Tasks¶
The task catalog is the core of the benchmark. Each task is defined as a self-contained scientific evaluation unit with metadata, prompts, runtime requirements, and scoring rules.
Current Catalog Snapshot¶
The public website catalog is currently restricted to the test subset of tasks rather than the entire internal task tree.
The live public task count, domain count, and domain distribution are rendered from the generated public site data below rather than maintained by hand.
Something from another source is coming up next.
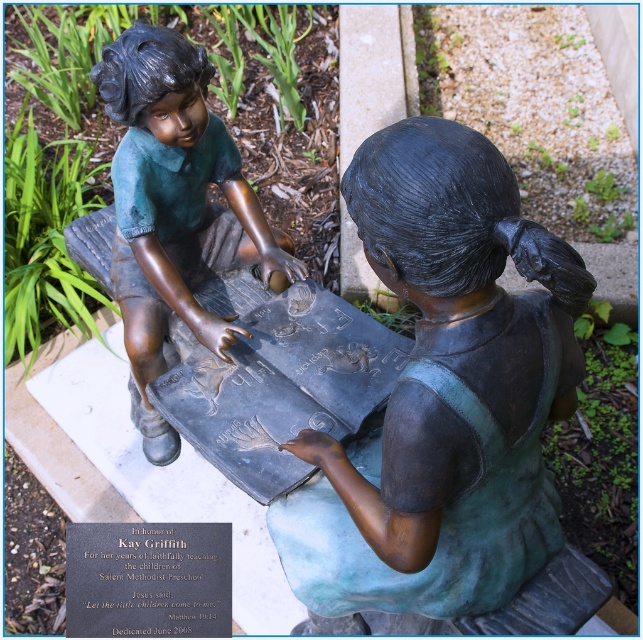 Does green patina bronze statue at center have a lesser height compared to bronze statue at upper left?

→ Yes.

Can you confirm if green patina bronze statue at center is positioned below bronze statue at upper left?

Indeed, green patina bronze statue at center is positioned under bronze statue at upper left.

Where is `green patina bronze statue at center`? The width and height of the screenshot is (643, 640). green patina bronze statue at center is located at coordinates (444, 392).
Catalog Structure and Source¶
The long-term public task catalog will be generated from structured task metadata in:
That metadata is expected to power:
- task list pages
- task filters
- task detail pages
- homepage featured tasks
- domain and status summaries
What Each Task Represents¶
Each task is meant to represent a compact but meaningful scientific workflow. In most cases, that means an agent is expected to:
- interpret the scientific goal
- inspect the task data
- choose an appropriate method
- implement the solution
- generate artifacts that can be evaluated objectively
This is why task pages should communicate more than just a title and a prompt. They should help users understand what the task is testing and what a successful submission needs to produce.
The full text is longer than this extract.